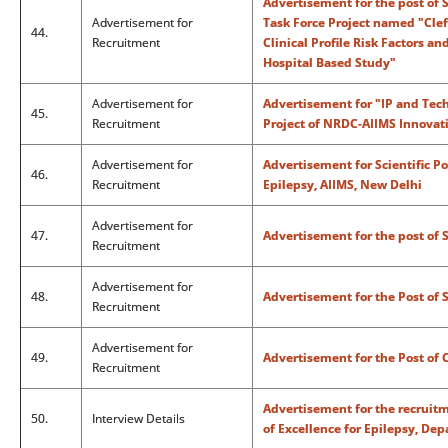
Advertisement for the post of 
Advertisement for
Task Force Project named "Clef
44.
Recruitment
Clinical Profile Risk Factors an
Hospital Based Study"
Advertisement for
Advertisement for "IP and Te
45.
Recruitment
Project of NRDC-AIIMS Innovatio
Advertisement for
Advertisement for Scientific Po
46.
Recruitment
Epilepsy, AIIMS, New Delhi
Advertisement for
47.
Advertisement for the post of 
Recruitment
Advertisement for
48.
Advertisement for the Post of 
Recruitment
Advertisement for
49.
Advertisement for the Post of C
Recruitment
Advertisement for the recruitm
50.
Interview Details
of Excellence for Epilepsy, De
- - - -
:: Task statement ::
From the material above, set down each entry exactly, but exclude the pictures.

:: Solution for this exercise ::
Advertisement for the post of 
Advertisement for
Task Force Project named "Clef
44.
Recruitment
Clinical Profile Risk Factors an
Hospital Based Study"
Advertisement for
Advertisement for "IP and Te
45.
Recruitment
Project of NRDC-AIIMS Innovatio
Advertisement for
Advertisement for Scientific Po
46.
Recruitment
Epilepsy, AIIMS, New Delhi
Advertisement for
47.
Advertisement for the post of 
Recruitment
Advertisement for
48.
Advertisement for the Post of 
Recruitment
Advertisement for
49.
Advertisement for the Post of C
Recruitment
Advertisement for the recruitm
50.
Interview Details
of Excellence for Epilepsy, De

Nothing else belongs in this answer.